Ariad begins Phase l/ll clinical trial of AP32788 to treat NSCLC

1st June 2016 (Last Updated June 1st, 2016 18:30)

US-based, orphan oncology company Ariad Pharmaceuticals has begun a Phase l/ll clinical trial of AP32788, an investigational tyrosine kinase inhibitor (TKI), to treat non-small cell lung cancer (NSCLC) with specific mutations in epidermal growth factor receptor (EGFR) or HER2.

US-based, orphan oncology company Ariad Pharmaceuticals has begun a Phase l/ll clinical trial of AP32788, an investigational tyrosine kinase inhibitor (TKI), to treat non-small cell lung cancer (NSCLC) with specific mutations in epidermal growth factor receptor (EGFR) or HER2.

The molecule has been designed to target the unmet need in patients with NSCLC driven by exon 20 insertion mutations in EGFR and HER2.

Around 2% of NSCLC patients reportedly have HER2 mutations, with the majority having exon 20 insertion mutations.

The Phase l/ll trial will be performed in two parts, including a dose escalation phase and an expansion phase.

"The trial's Phase ll segment will enrol around 80 patients and evaluate anti-tumour activity of AP32788 in the molecularly defined patient populations."

The initial Phase l dose-escalation multicentre trial will enrol advanced NSCLC patients, who will be refractory to standard available therapies.

The primary objective of the trial's Phase l segment is to identify the safety, tolerability, pharmacokinetic profile, and recommended Phase ll dose (RP2D) of orally given AP32788.

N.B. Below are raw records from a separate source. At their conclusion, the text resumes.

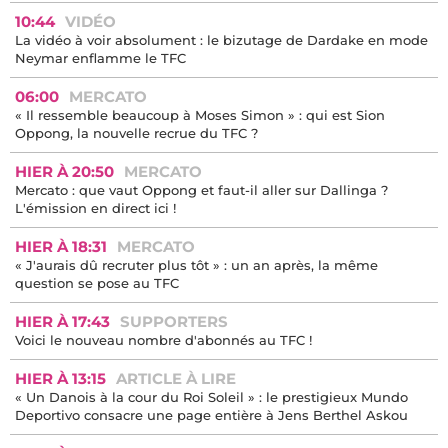
10:44
VIDÉO
La vidéo à voir absolument : le bizutage de Dardake en mode
Neymar enflamme le TFC
06:00
MERCATO
« Il ressemble beaucoup à Moses Simon » : qui est Sion
Oppong, la nouvelle recrue du TFC ?
HIER À 20:50
MERCATO
Mercato : que vaut Oppong et faut-il aller sur Dallinga ?
L'émission en direct ici !
HIER À 18:31
MERCATO
« J'aurais dû recruter plus tôt » : un an après, la même
question se pose au TFC
HIER À 17:43
SUPPORTERS
Voici le nouveau nombre d'abonnés au TFC !
HIER À 13:15
ARTICLE À LIRE
« Un Danois à la cour du Roi Soleil » : le prestigieux Mundo
Deportivo consacre une page entière à Jens Berthel Askou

The company plans to enrol around 20 to 30 patients in this portion of the trial.

The Phase ll expansion phase of the trial will enrol four histologically and molecularly defined patient cohorts, which include NSCLC patients with EGFR exon 20 activating insertions with no active, measurable central nervous system (CNS) metastases; NSCLC patients with HER2 exon 20 activating insertions or point mutations with no active, measurable CNS metastases.

The remaining two patient cohorts are NSCLC patients with EGFR exon 20 activating insertions or HER2 exon 20 activating insertions or point mutations and active, measurable CNS metastases; and NSCLC with other targets, against which AP32788 has shown preclinical activity with or without active, measurable CNS metastases.

The trial's Phase ll segment will enrol around 80 patients and evaluate anti-tumour activity of AP32788 in the molecularly defined patient populations.

Ariad Pharmaceuticals chief scientific officer and research and development president Tim Clackson said: "In the preclinical data presented at the AACR meeting last month, AP32788 demonstrated the ability to inhibit all tested EGFR and HER2 mutants, including exon 20 insertion mutants.

"We are pleased to be advancing AP32788, the next promising cancer medicine in the ARIAD pipeline, into clinical study for patients who currently have no targeted treatment options in these orphan oncology disease subsets."